Fifth Anniversary of Farmers’ Protest: Significance of November 26 Agitation
P Krishnaprasad
NOVEMBER 26, 2025 marked the 5th anniversary of the beginning of the historic farmers’ struggle at the Delhi borders, actively supported by the united trade union movement. This was the largest mass struggle of peasants and workers in the contemporary history of Independent India. As many as 736 people sacrificed their lives during the protest and the Union government was forced to repeal the three farm laws. This struggle represented the anti-corporate resistance of the people.
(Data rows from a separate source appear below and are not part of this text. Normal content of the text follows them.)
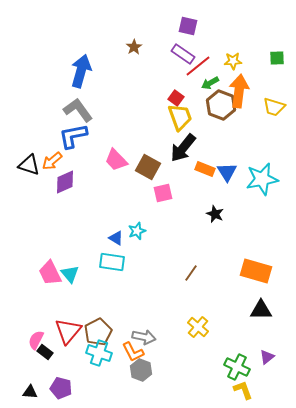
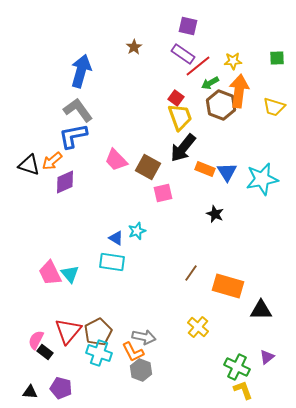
orange rectangle at (256, 271): moved 28 px left, 15 px down
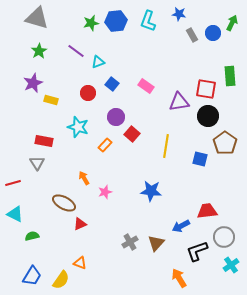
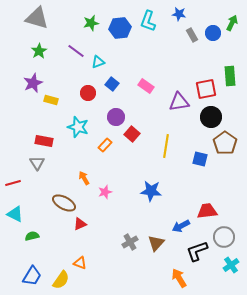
blue hexagon at (116, 21): moved 4 px right, 7 px down
red square at (206, 89): rotated 20 degrees counterclockwise
black circle at (208, 116): moved 3 px right, 1 px down
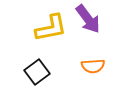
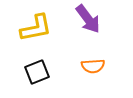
yellow L-shape: moved 15 px left
black square: rotated 15 degrees clockwise
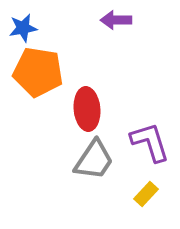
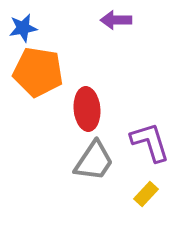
gray trapezoid: moved 1 px down
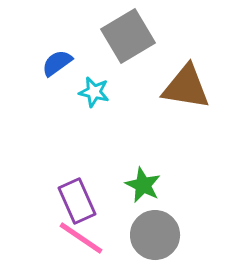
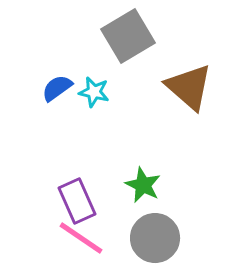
blue semicircle: moved 25 px down
brown triangle: moved 3 px right; rotated 32 degrees clockwise
gray circle: moved 3 px down
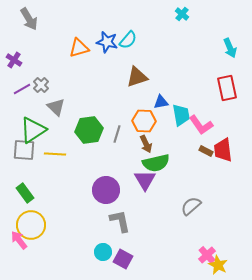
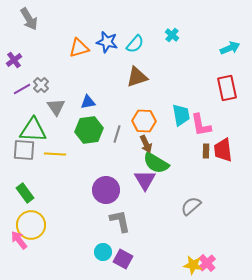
cyan cross: moved 10 px left, 21 px down
cyan semicircle: moved 7 px right, 4 px down
cyan arrow: rotated 90 degrees counterclockwise
purple cross: rotated 21 degrees clockwise
blue triangle: moved 73 px left
gray triangle: rotated 12 degrees clockwise
pink L-shape: rotated 25 degrees clockwise
green triangle: rotated 36 degrees clockwise
brown rectangle: rotated 64 degrees clockwise
green semicircle: rotated 44 degrees clockwise
pink cross: moved 8 px down
yellow star: moved 25 px left; rotated 18 degrees counterclockwise
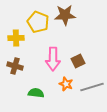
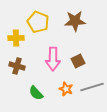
brown star: moved 10 px right, 6 px down
brown cross: moved 2 px right
orange star: moved 5 px down
green semicircle: rotated 140 degrees counterclockwise
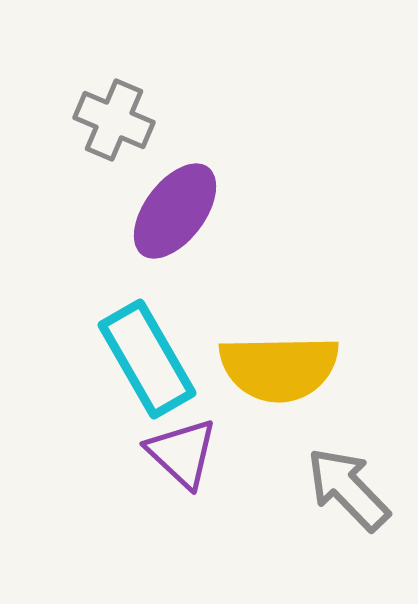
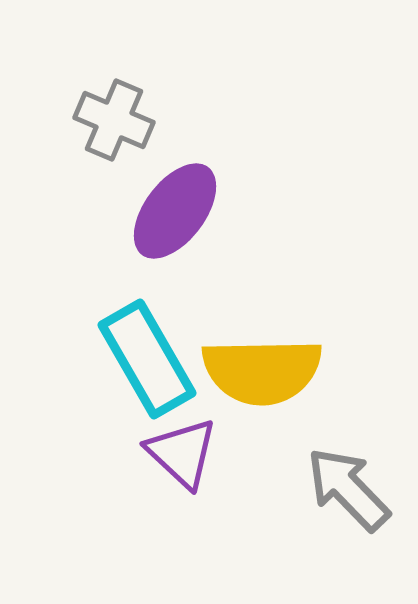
yellow semicircle: moved 17 px left, 3 px down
The Samyukta Kisan Morcha (SKM), formed on the eve of that struggle, still upholds unity of farmers across India, continuously organising campaigns and protest actions during the last five years independently as well as in coordination with the joint platform of central trade unions (CTUs), other unions of workers and agricultural workers.
However, under duress of the growing capitalist crisis, the Modi government did not implement the assurances made to the SKM in December 2021 including MSP@C2+50 per cent, loan waiver and no privatisation of electricity, among others. It has failed to address the unemployment crisis and is imposing the four Labour Codes.
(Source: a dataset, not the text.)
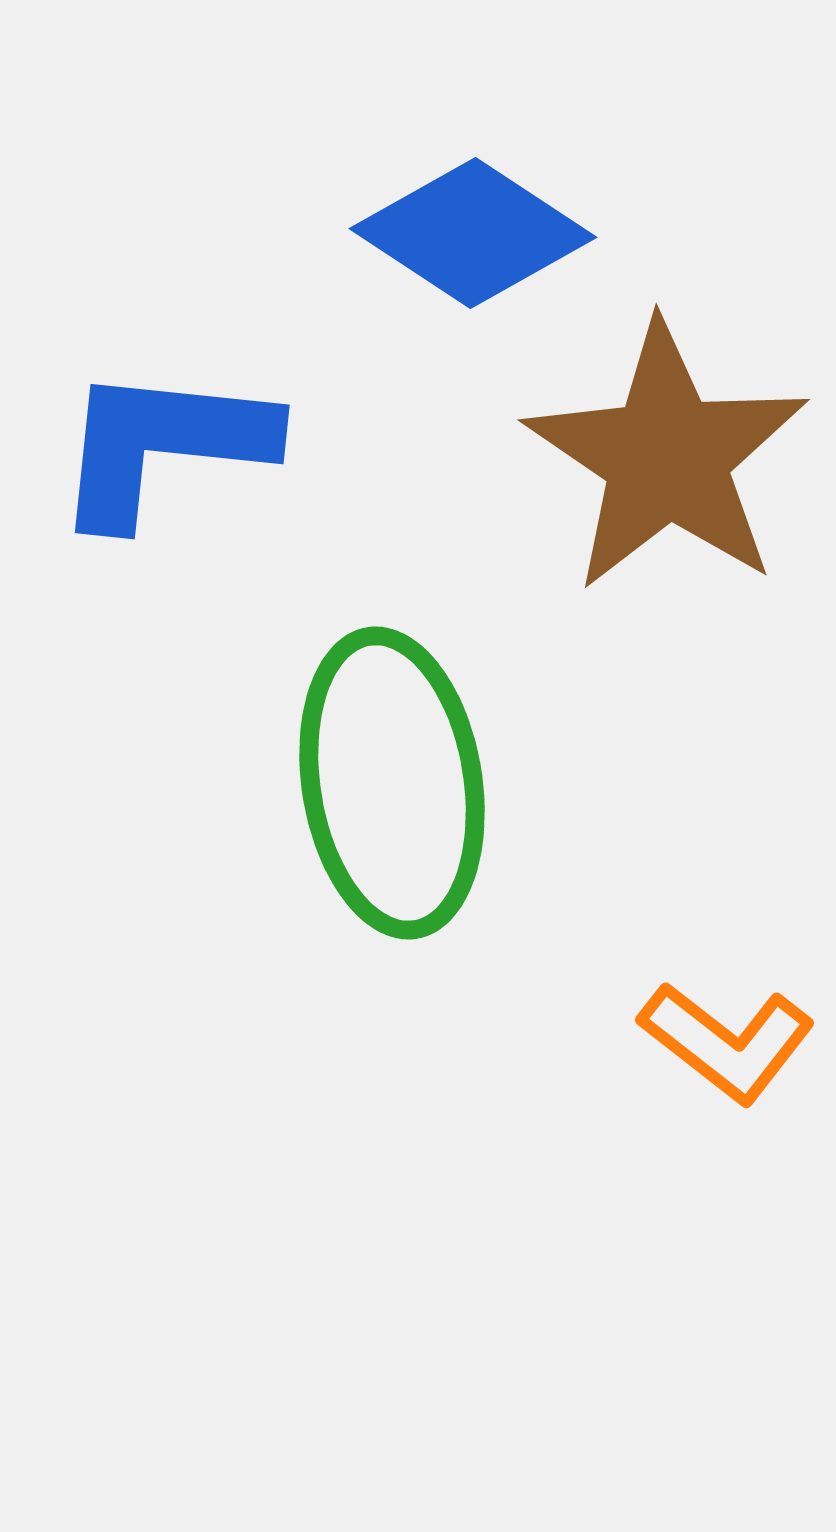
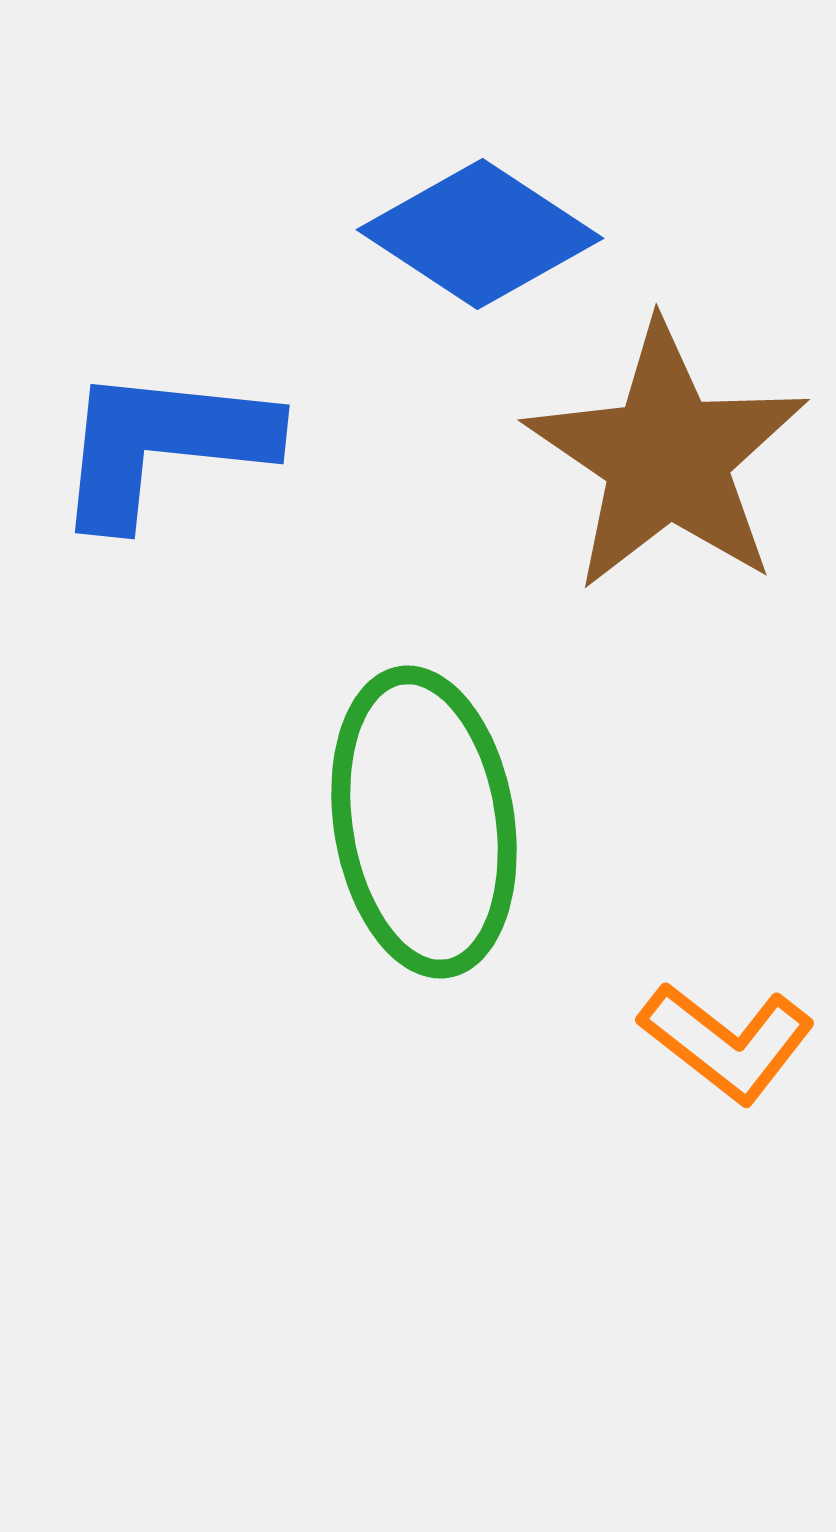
blue diamond: moved 7 px right, 1 px down
green ellipse: moved 32 px right, 39 px down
In this context, the countrywide mass demonstrations on November 26, 2025 jointly called by SKM and CTUs will be the continuation of a protracted and massive struggle confronting the authoritarian, pro-corporate, communal policies of the Modi government till it achieves all the immediate demands of the working class and the peasantry. Building the class unity of the working people can trigger a people’s movement for social change in the near future.
AIKS, AIAWU and CITU have resolved to undertake the crucial task of materialising the worker-peasant unity to strengthen the grip of the working people in villages, factories and workplaces. Consciously developing local struggles on burning issues and connecting them with policy demands including MSP, loan waiver, no privatisation of electricity and repeal of Labour Codes is the way forward.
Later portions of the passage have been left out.